Honda insists that not continuing in partnership with Red Bull beyond the 2025 season is not being viewed as a failure.
Earlier this month, Red Bull announced a tie-up with Ford for the 2026 campaign, when new technical regulations will come into play.
Honda has partnered Red Bull for several years and has taken two Drivers’ Championships and one Constructors’ title with it in 2021 and 2022.
Honda opted to formally leave F1 at the end of the 2021 season, but it has remained close to the Red Bull Powertrains organisation by offering technical assistance.
The Japanese manufacturer has signalled its intent to return to F1 in three years’ time by signing up for the next cycle of regulations along with five other parties.
Although it does not yet have a team to partner with, it has said that it has received interest from various teams on the grid.
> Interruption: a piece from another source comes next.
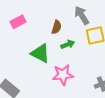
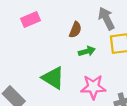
green triangle: (40, 53) -> (53, 78), moved
pink star: (63, 75) -> (93, 87), moved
Although its alliance with Red Bull will conclude when the new regulations come into play, Honda Racing Corporation president Koji Watanabe insisted it is not a failure.
“It was not a failure – we never really saw that as any failure of any sort,” Watanabe said.
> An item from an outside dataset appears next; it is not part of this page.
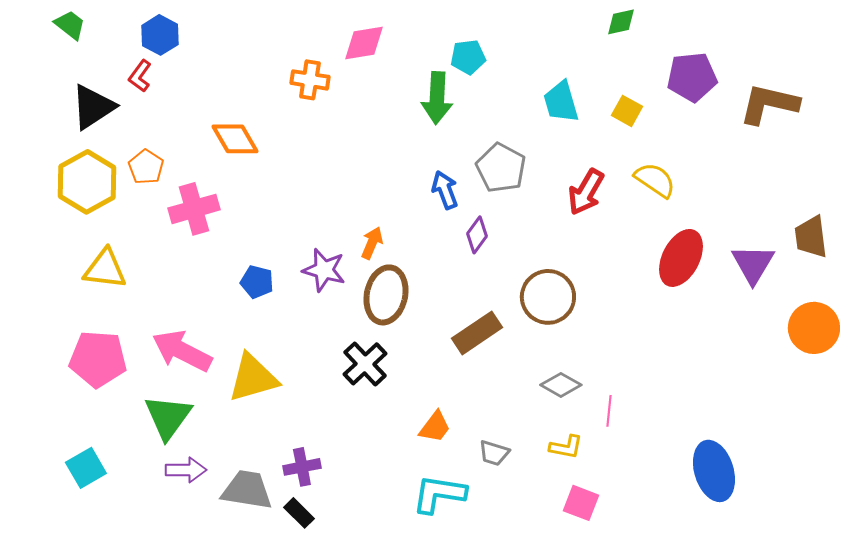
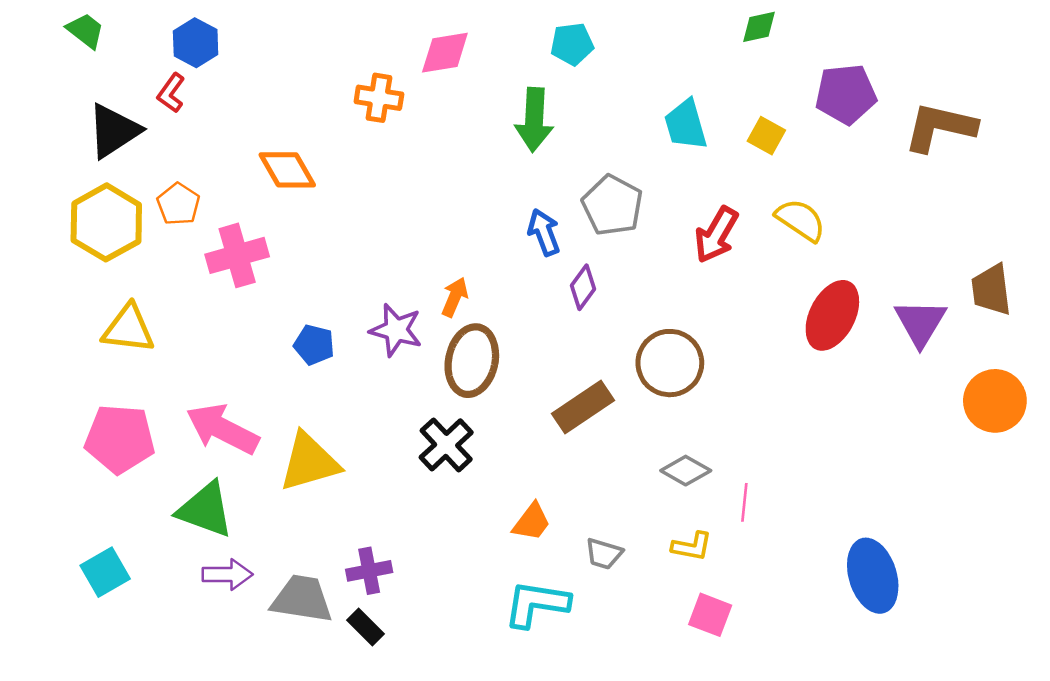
cyan pentagon: (468, 57) -> (572, 44), moved
green triangle: (168, 417) -> (205, 510), turned -46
“As a technical partner we’re always in contact with RB, so there’s many topics that we discuss, and many we have discussed.
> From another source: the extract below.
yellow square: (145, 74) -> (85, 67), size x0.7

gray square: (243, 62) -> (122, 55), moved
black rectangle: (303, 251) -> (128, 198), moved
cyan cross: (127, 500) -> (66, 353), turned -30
“But out of this dialogue it was decided that we will not continue this partnership beyond 2025 so there’s nothing that’s fixed from 2026, it is as simple as that.
“As I have said before, with Red Bull, we have constant communication and we have worked together in many areas.
“And they made their decision. And there’s nothing further I can say about this.”
Honda decided to leave the sport a handful of years ago to focus on the development of electric road car technology.
But as F1’s latest regulations are focused on increased electrification and sustainability, it has opted to sign up for its new era.
Honda’s F1 project leader Tetsushi Kakuda insists that there would be no need to increase its engineering department to handle the development of the Power Unit.
“We have shifted a great amount of resources to carbon neutrality but to operate the PU, the work we have, we do have the necessary manpower here in Sakura,” he said.
“But the assumption now is we don’t have to do new development every year, so any technical development, the current team is going to handle it.”